The upper gastrointestinal (GI) series uses x-rays to diagnose problems in the esophagus, stomach, and duodenum. It may also be used to examine the small intestine (duodenum). The upper GI series can show a blockage, abnormal growth, ulcer or a problem with the way an organ is working. During the procedure, you will drink barium, a thick, white, milkshake-like liquid. Barium coats the inside lining of the esophagus, stomach, and duodenum, and makes them show up more clearly on x-rays. Using a machine called a fluoroscope; the radiologist is also able to watch your digestive system work the barium through it. The upper GI series takes 20 minutes, but the x-rays for the small intestine may take anywhere from 2 to 4 hours (this is not commonly done).

Upper Endoscopy

An upper endoscopy enables a surgeon to examine the lining of the esophagus, stomach and duodenum (first portion of the small intestine); this is more effective than upper GI series for detecting source of bleeding or inflammation, ulcers or tumors of the esophagus, stomach and duodenum. During this procedure, a bendable, lighted tube about the thickness of the little finger is placed through the mouth and advanced into the stomach and duodenum. On one end of the tube, there is a light and a miniature inbuilt camera. Various instruments can be passed through the endoscope allowing the surgeon to treat many abnormalities with little or no discomfort or take biopsies so they may be analyzed in the lab. Upper endoscopy is performed to evaluate symptoms of persistent upper abdominal pain, nausea, vomiting, difficulty swallowing or heartburn. Finding the cause of bleeding from the upper gastrointestinal tract is easily done with this method. This procedure can also diagnose Barrett’s esophagus.

PH studies

Manometry

Esophageal manometry is a test used to examine the esophagus of patients with symptoms of reflux. The manometry test examines the muscle function of the esophagus (swallowing tube) and determines the effectiveness of the valve between the esophagus and stomach. Before inserting the tube, the nose is anesthetized to make this procedure more comfortable. The test consists of pulling the tube back very slowly through the esophagus and also performing swallows with water. You will not be sedated for this test as sedation will affect the pressures of the esophagus.
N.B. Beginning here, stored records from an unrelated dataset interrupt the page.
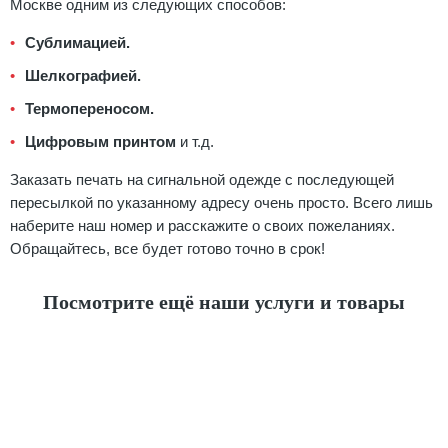
Москве одним из следующих способов:
Сублимацией.
Шелкографией.
Термопереносом.
Цифровым принтом
и т.д.
Заказать печать на сигнальной одежде с последующей
пересылкой по указанному адресу очень просто. Всего лишь
наберите наш номер и расскажите о своих пожеланиях.
Обращайтесь, все будет готово точно в срок!
Посмотрите ещё наши услуги и товары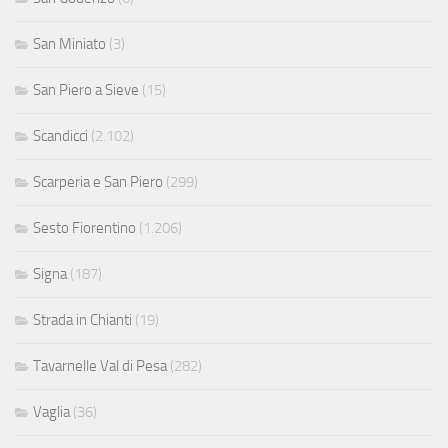
San Miniato
(3)
San Piero a Sieve
(15)
Scandicci
(2.102)
Scarperia e San Piero
(299)
Sesto Fiorentino
(1.206)
Signa
(187)
Strada in Chianti
(19)
Tavarnelle Val di Pesa
(282)
Vaglia
(36)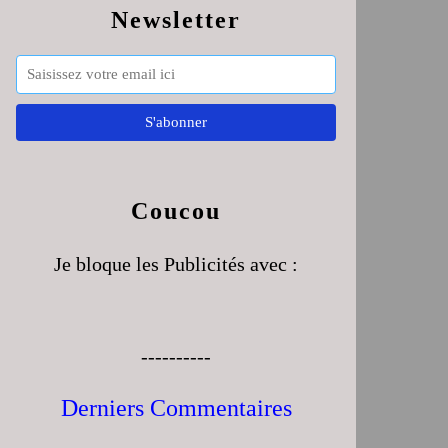
Newsletter
Coucou
Je bloque les Publicités avec :
----------
Derniers Commentaires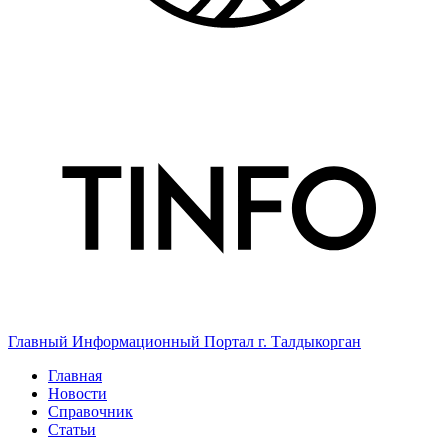
Главный Информационный Портал г. Талдыкорган
Главная
Новости
Справочник
Статьи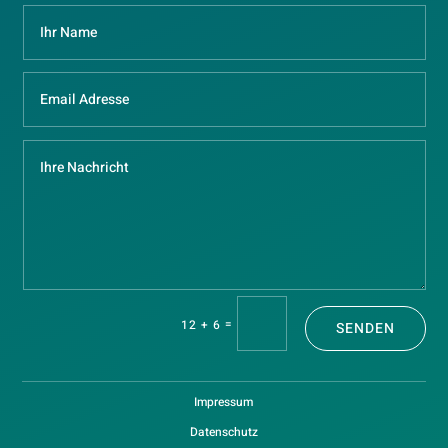
=
12 + 6
SENDEN
Impressum
Datenschutz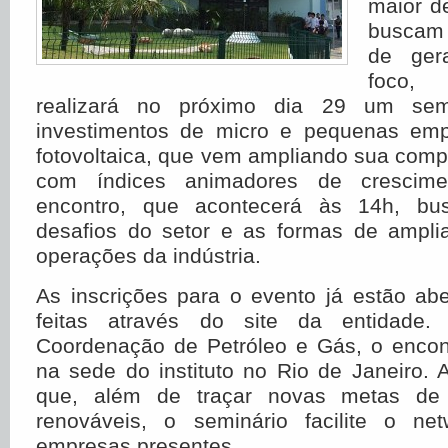
maior d
buscam
de ger
foco,
realizará no próximo dia 29 um semi
investimentos de micro e pequenas emp
fotovoltaica, que vem ampliando sua compe
com índices animadores de crescim
encontro, que acontecerá às 14h, bu
desafios do setor e as formas de amplia
operações da indústria.
As inscrições para o evento já estão ab
feitas através do site da entidade.
Coordenação de Petróleo e Gás, o encont
na sede do instituto no Rio de Janeiro. 
que, além de traçar novas metas de 
renováveis, o seminário facilite o ne
empresas presentes.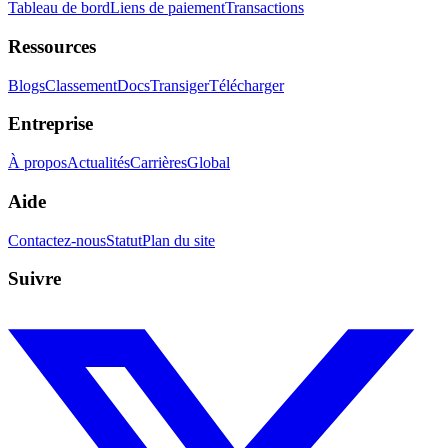
Tableau de bord
Liens de paiement
Transactions
Ressources
Blogs
Classement
Docs
Transiger
Télécharger
Entreprise
À propos
Actualités
Carrières
Global
Aide
Contactez-nous
Statut
Plan du site
Suivre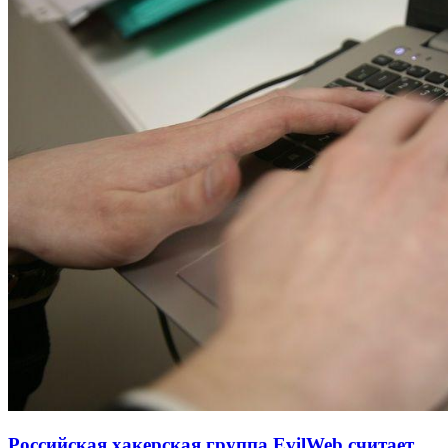
Российская хакерская группа EvilWeb считает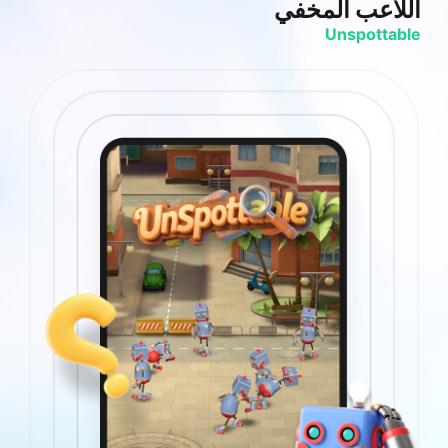
اللاعب المخفي
حال
Deck
Unspottable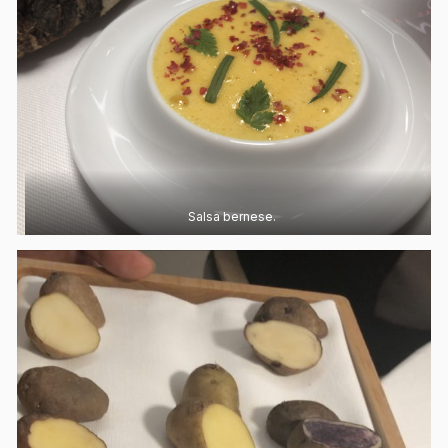
Salsa bernese.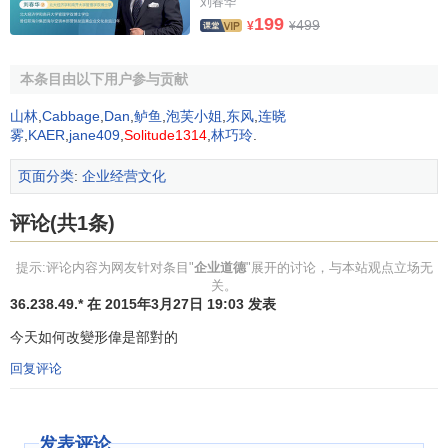
刘春华
管理者道德，是
管理者
在实施经营管理活动中必须遵循的人
199
499
¥
¥
与人之间的关系以及个人与企业之间关系的行为规范的总
和。对于经营管理者来说，管理道德是一种职工道德，是社
本条目由以下用户参与贡献
会道德的一个组成部分。它主要研究道德因素在企业经营管
理过程中的作用及经营管理者应当具备一些什么样的职业道
山林
,
Cabbage
,
Dan
,
鲈鱼
,
泡芙小姐
,
东风
,
连晓
雾
,
KAER
,
jane409
,
Solitude1314
,
林巧玲
.
德品质和行为能力。
页面分类
:
企业经营文化
在
企业管理
中，实现
决策目标
过程中的行为
控制
不外乎
采用两种方式。一是靠
管理制度
来实行控制，即通过
制度
和
评论(共1条)
职权
关系来确定企业成员的行为规范。这种控制方式是强制
性的，往往引起职工的心理失衡，进而产生
逆反心理
和消极
提示:评论内容为网友针对条目"
企业道德
"展开的讨论，与本站观点立场无
情绪。另一种是通过共同的价值观，由道德意识的暗示，强
关。
36.238.49.* 在 2015年3月27日 19:03 发表
化
自我意识
来达到职工的
自我控制
和
自我约束
。这是一种基
于对职工个人价值的尊重和充分信任职工的自觉性为前提的
今天如何改變形偉是部對的
无形控制。这两种
行为控制
形式在现代企业管理中具有互补
回复评论
性，缺一不可。管理道德作为企业微观上层建筑中相对独立
的因素，在企业经营管理活动中具有不可替代的现实作用。
发表评论
首先，在企业行为中，管理道德从企业及其职工对社会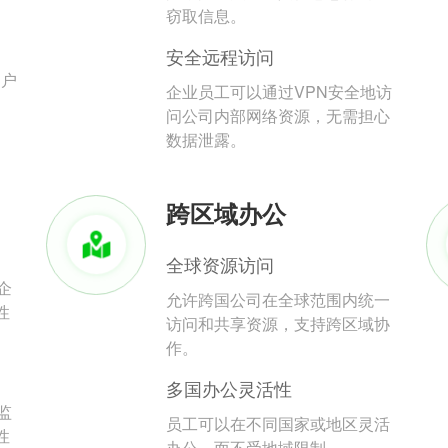
。
窃取信息。
安全远程访问
用户
企业员工可以通过VPN安全地访
问公司内部网络资源，无需担心
数据泄露。
跨区域办公
全球资源访问
企
允许跨国公司在全球范围内统一
性
访问和共享资源，支持跨区域协
作。
多国办公灵活性
监
员工可以在不同国家或地区灵活
性
办公，而不受地域限制。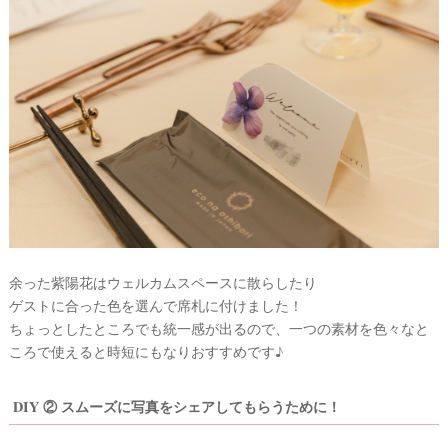
余った紫陽花はウェルカムスペースに散らしたり
ゲストに合った色を選んで席札に付けました！
ちょっとしたところでも統一感が出るので、一つの素材を色々なと
ころで使えると時短にもなりおすすめです♪
DIY ② スムーズに写真をシェアしてもらうために！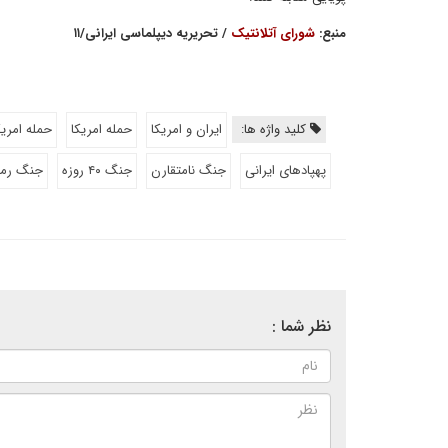
منبع:
شورای آتلانتیک
/ تحریریه دیپلماسی ایرانی/۱۱
کلید واژه ها:
ایران و امریکا
حمله امریکا
حمله امریک
پهپادهای ایرانی
جنگ نامتقارن
جنگ ۴۰ روزه
جنگ رم
نظر شما :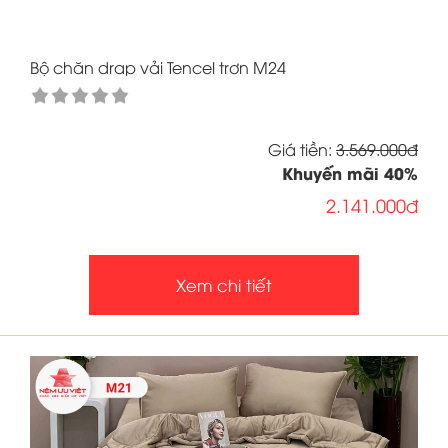
Bộ chăn drap vải Tencel trơn M24
Giá tiền:
3.569.000đ
Khuyến mãi
40
%
2.141.000đ
Xem chi tiết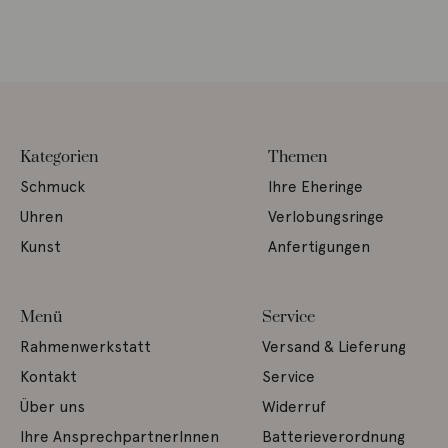
Kategorien
Themen
Schmuck
Ihre Eheringe
Uhren
Verlobungsringe
Kunst
Anfertigungen
Menü
Service
Rahmenwerkstatt
Versand & Lieferung
Kontakt
Service
Über uns
Widerruf
Ihre AnsprechpartnerInnen
Batterieverordnung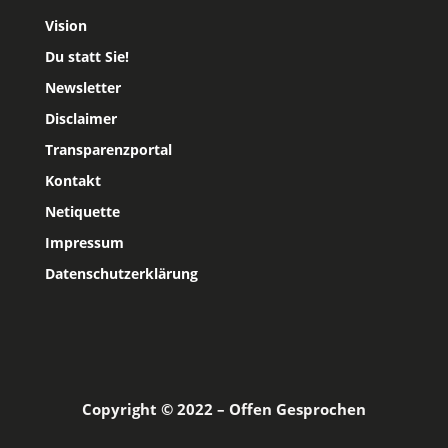
Vision
Du statt Sie!
Newsletter
Disclaimer
Transparenzportal
Kontakt
Netiquette
Impressum
Datenschutzerklärung
Copyright © 2022 – Offen Gesprochen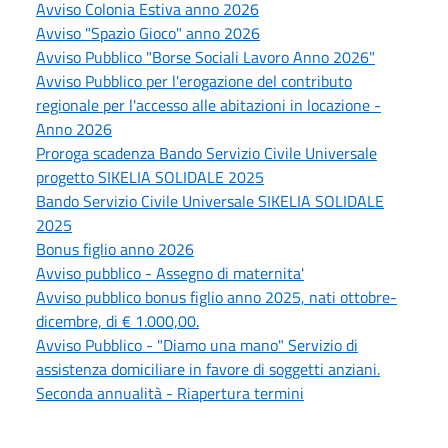
Avviso Colonia Estiva anno 2026
Avviso "Spazio Gioco" anno 2026
Avviso Pubblico "Borse Sociali Lavoro Anno 2026"
Avviso Pubblico per l'erogazione del contributo
regionale per l'accesso alle abitazioni in locazione -
Anno 2026
Proroga scadenza Bando Servizio Civile Universale
progetto SIKELIA SOLIDALE 2025
Bando Servizio Civile Universale SIKELIA SOLIDALE
2025
Bonus figlio anno 2026
Avviso pubblico - Assegno di maternita'
Avviso pubblico bonus figlio anno 2025, nati ottobre-
dicembre, di € 1.000,00.
Avviso Pubblico - "Diamo una mano" Servizio di
assistenza domiciliare in favore di soggetti anziani.
Seconda annualità - Riapertura termini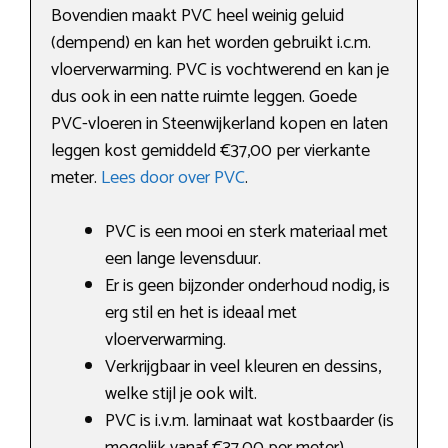
Bovendien maakt PVC heel weinig geluid
(dempend) en kan het worden gebruikt i.c.m.
vloerverwarming. PVC is vochtwerend en kan je
dus ook in een natte ruimte leggen. Goede
PVC-vloeren in Steenwijkerland kopen en laten
leggen kost gemiddeld €37,00 per vierkante
meter.
Lees door over PVC
.
PVC is een mooi en sterk materiaal met
een lange levensduur.
Er is geen bijzonder onderhoud nodig, is
erg stil en het is ideaal met
vloerverwarming.
Verkrijgbaar in veel kleuren en dessins,
welke stijl je ook wilt.
PVC is i.v.m. laminaat wat kostbaarder (is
Manometry and 24 Hour pH Monitoring

An esophageal manometry examines the muscle function of the esophagus and determines the effectiveness of the valve between the esophagus and stomach. Twenty-four hour pH monitoring determines whether there may be an abnormal amount of acid coming back up into the esophagus. The test is performed by inserting a small pH catheter into the nose and passing it into the esophagus and /or stomach. The pH catheter will be in place for approx. 24 hours. During this time, you should continue your normal activity and diet.

Manometry and 48 Hour BRAVO Monitoring

An esophageal manometry examines the muscle function of the esophagus and determines the effectiveness of the valve between the esophagus and stomach. BRAVO monitoring requires that a miniature pH capsule be attached to your esophagus. While the capsule is attached, it measures the pH in the esophagus and transmits that information to a pager-sized device worn on your belt or waistband. You will be asked to keep a journal, recording when you have symptoms. After the 48 hour period, return the pager device and journal to the Endoscopy Center.